Issue Details (XML | Word | Printable)

Key: CORE-2507
Type: Bug Bug
Status: Closed Closed
Resolution: Fixed
Priority: Major Major
Assignee: Vlad Khorsun
Reporter: Richard Wesley
Votes: 0
Watchers: 1
Operations

If you were logged in you would be able to see more operations.
Firebird Core

Intermittent CreateFile failure

Created: 12/Jun/09 06:31 PM   Updated: 12/Nov/09 05:54 PM
Component/s: Engine
Affects Version/s: 2.0.0, 1.5.4, 2.0.1, 2.0.2, 2.0.3, 1.5.5, 2.1.0, 2.0.4, 2.1.1, 2.0.5, 2.1.2
Fix Version/s: 2.0.6, 2.1.4

Time Tracking:
Not Specified

File Attachments: 1. File B24294.TDE (4.58 MB)
2. File B24294.twbx (432 kB)
3. PNG File B24294a.png (62 kB)
4. PNG File B24294b.png (64 kB)

Environment: Windows XP SP 2

Planning Status: Considered for inclusion


 Description  « Hide
We have been seeing an intermittent problem with embedded Firebird
2.1.1 trying to open a local read-only database under Windows XP. The
database has been opened read-only by multiple processes and
periodically we get the following in our logs:

--- FB Error
---------------------------------------------------------------
File: db\FirebirdProtocol.cpp, Line: 2381
Status: 335544373
operating system directive CreateFile failed
-The system cannot find the file specified.
----------------------------------------------------------------------------

The line referenced is just calling isc_attach_database. Usually the
call succeeds and the file is definitely there.

The strange thing is that the Windows logging for the CreateFile call
shows two calls, one failing and then one succeeding, but Firebird
seems to not notice the second success!

After a little digging, it looks like the error is being generated in
ISC_map_file. I am suspicious now of gds__prefix_lock's ability to
come up with unique name in this situation...

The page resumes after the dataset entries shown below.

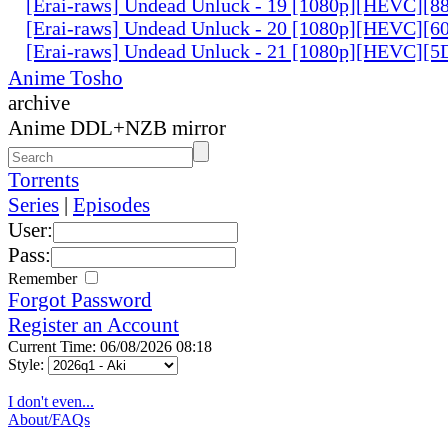
[Erai-raws] Undead Unluck - 19 [1080p][HEVC][
[Erai-raws] Undead Unluck - 20 [1080p][HEVC][
[Erai-raws] Undead Unluck - 21 [1080p][HEVC][
Anime Tosho
archive
Anime DDL+NZB mirror
Torrents
Series
|
Episodes
User:
Pass:
Remember
Forgot Password
Register an Account
Current Time: 06/08/2026 08:18
Style:
I don't even...
About/FAQs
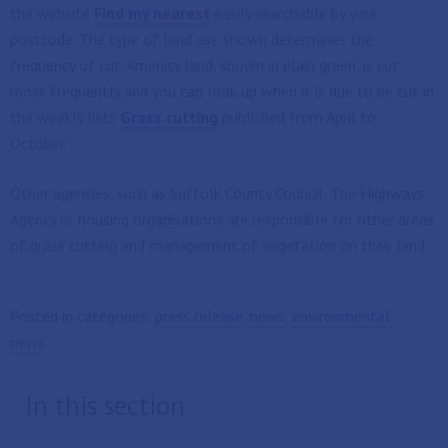
the website
Find my nearest
easily searchable by your
postcode. The type of land use shown determines the
frequency of cut. Amenity land, shown in plain green, is cut
most frequently and you can look up when it is due to be cut in
the weekly lists
Grass cutting
published from April to
October.”
Other agencies, such as Suffolk County Council, The Highways
Agency or housing organisations are responsible for other areas
of grass cutting and management of vegetation on their land.
Posted in categories:
press release
,
news
,
environmental-
news
In this section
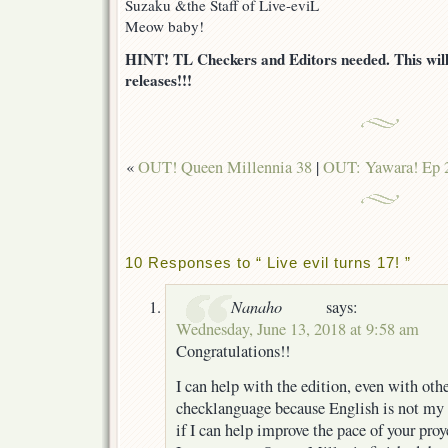
Suzaku &the Staff of Live-eviL
Meow baby!
HINT! TL Checkers and Editors needed. This will
releases!!!
«
OUT! Queen Millennia 38
|
OUT: Yawara! Ep 2
10 Responses to “ Live evil turns 17! ”
Nanaho
says:
Wednesday, June 13, 2018 at 9:58 am
Congratulations!!
I can help with the edition, even with othe
checklanguage because English is not my 
if I can help improve the pace of your proy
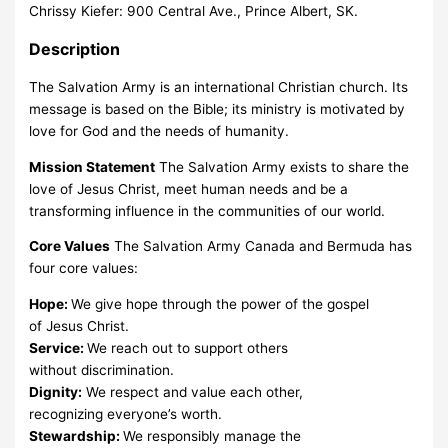
Chrissy Kiefer: 900 Central Ave., Prince Albert, SK.
Description
The Salvation Army is an international Christian church. Its
message is based on the Bible; its ministry is motivated by
love for God and the needs of humanity.
Mission Statement
The Salvation Army exists to share the
love of Jesus Christ, meet human needs and be a
transforming influence in the communities of our world.
Core Values
The Salvation Army Canada and Bermuda has
four core values:
Hope:
We give hope through the power of the gospel
of Jesus Christ.
Service:
We reach out to support others
without discrimination.
Dignity:
We respect and value each other,
recognizing everyone’s worth.
Stewardship:
We responsibly manage the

 All   Comments   Work Log   Change History   Version Control   Subversion Commits      Sort Order: Ascending order - Click to sort in descending order
Claudio Valderrama C. added a comment - 13/Jun/09 04:23 PM
One thing we can do to track this is to add the file name to the error message, but only if
- it's embedded
- you're dba
- you're db owner.

C.

Stefan Schultze added a comment - 15/Jun/09 09:50 PM
We have a similar problem that might be related:

We have a C# Windows Service that also uses Firebird Embedded 2.1.1. Our customers frequently report that this Windows Service sometimes doesn't come up with Windows. The error logged occurs when opening a database connection (isc_attach_database called internally) and also sais "operating system directive CreateFile failed".

I am very sure that the database file is always there because we check the existence of the database file before trying to open it.

One more thing that might be of interest is that this problem occurs way more often on newer Windows platforms (e.g. Windows Vista and Windows Server 2008). Never heard of the same problem from customers with Windows 2000 (there are quite a lot).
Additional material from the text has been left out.